Your answer must be the full set of records, copied exactly, with no pictures in it.
:: Record set
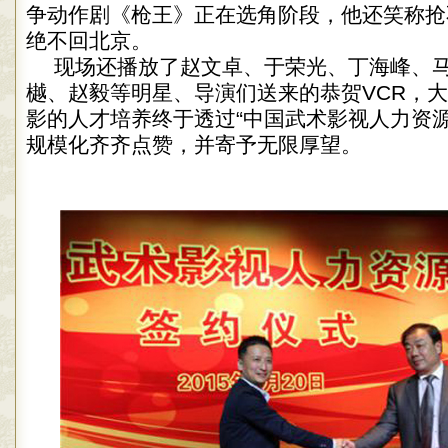
争动作剧《枪王》正在选角阶段，他还笑称抢
绝不回北京。
现场还播放了赵文卓、于荣光、丁海峰、
樾、赵毅等明星、导演们送来的恭贺VCR，
影的人才培养终于透过“中国武术影视人力资源
规模化齐齐点赞，并寄予无限厚望。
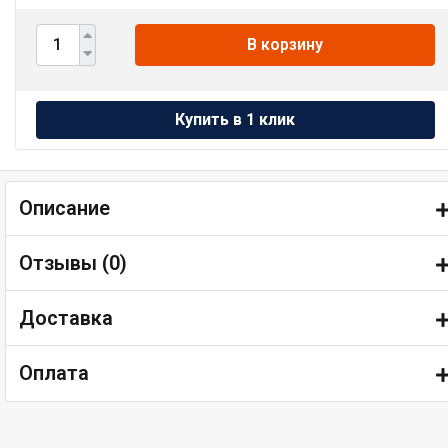
В корзину
Описание
Отзывы (
0
)
Доставка
Оплата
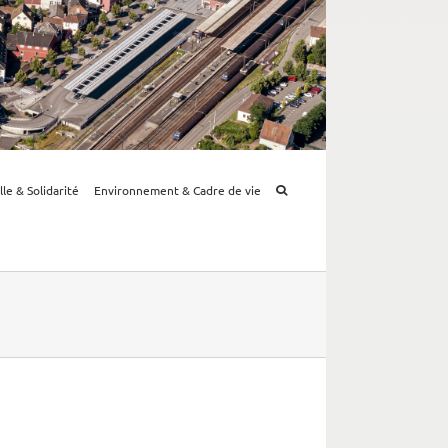
lle & Solidarité
Environnement & Cadre de vie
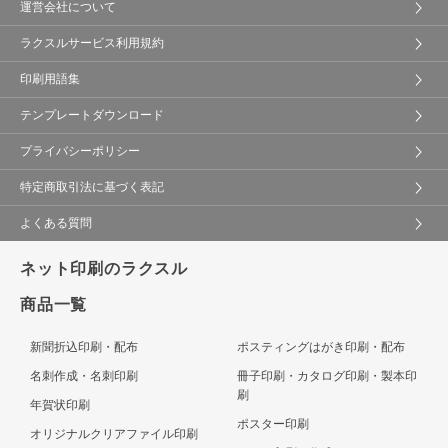
運営会社について
ラクスルサービス利用規約
印刷用語集
テンプレートダウンロード
プライバシーポリシー
特定商取引法に基づく表記
よくある質問
ネット印刷のラクスル
商品一覧
新聞折込印刷・配布
ポスティングはがき印刷・配布
名刺作成・名刺印刷
冊子印刷・カタログ印刷・製本印
刷
年賀状印刷
ポスター印刷
オリジナルクリアファイル印刷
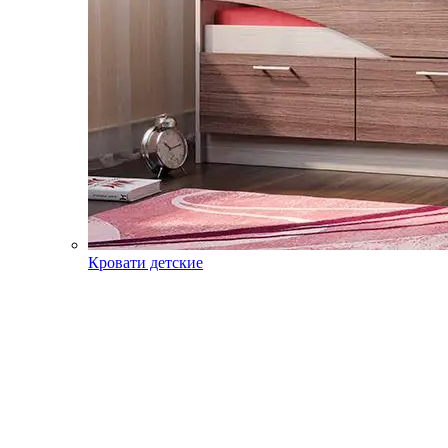
Кровати детские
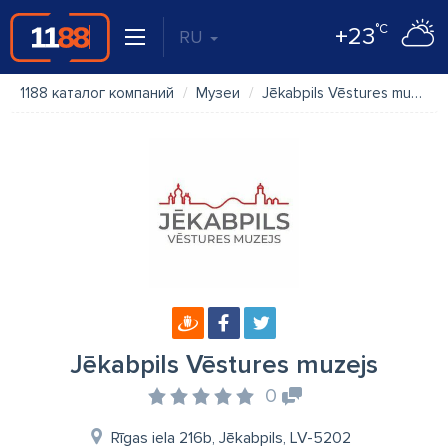
°C
+23
RU
1188 каталог компаний
Музеи
Jēkabpils Vēstures muzejs
Jēkabpils Vēstures muzejs
0
Rīgas iela 216b, Jēkabpils, LV-5202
::::
▶ **Task answer**:
争动作剧《枪王》正在选角阶段，他还笑称抢
绝不回北京。
现场还播放了赵文卓、于荣光、丁海峰、
樾、赵毅等明星、导演们送来的恭贺VCR，
影的人才培养终于透过“中国武术影视人力资源
规模化齐齐点赞，并寄予无限厚望。
В корзину
Описание
Отзывы (
0
)
Доставка
Оплата
lle & Solidarité
Environnement & Cadre de vie
運営会社について
ラクスルサービス利用規約
印刷用語集
テンプレートダウンロード
プライバシーポリシー
特定商取引法に基づく表記
よくある質問
ネット印刷のラクスル
商品一覧
新聞折込印刷・配布
ポスティングはがき印刷・配布
名刺作成・名刺印刷
冊子印刷・カタログ印刷・製本印
刷
年賀状印刷
ポスター印刷
オリジナルクリアファイル印刷
Кровати детские
°C
+23
RU
1188 каталог компаний
Музеи
Jēkabpils Vēstures muzejs
Jēkabpils Vēstures muzejs
0
Rīgas iela 216b, Jēkabpils, LV-5202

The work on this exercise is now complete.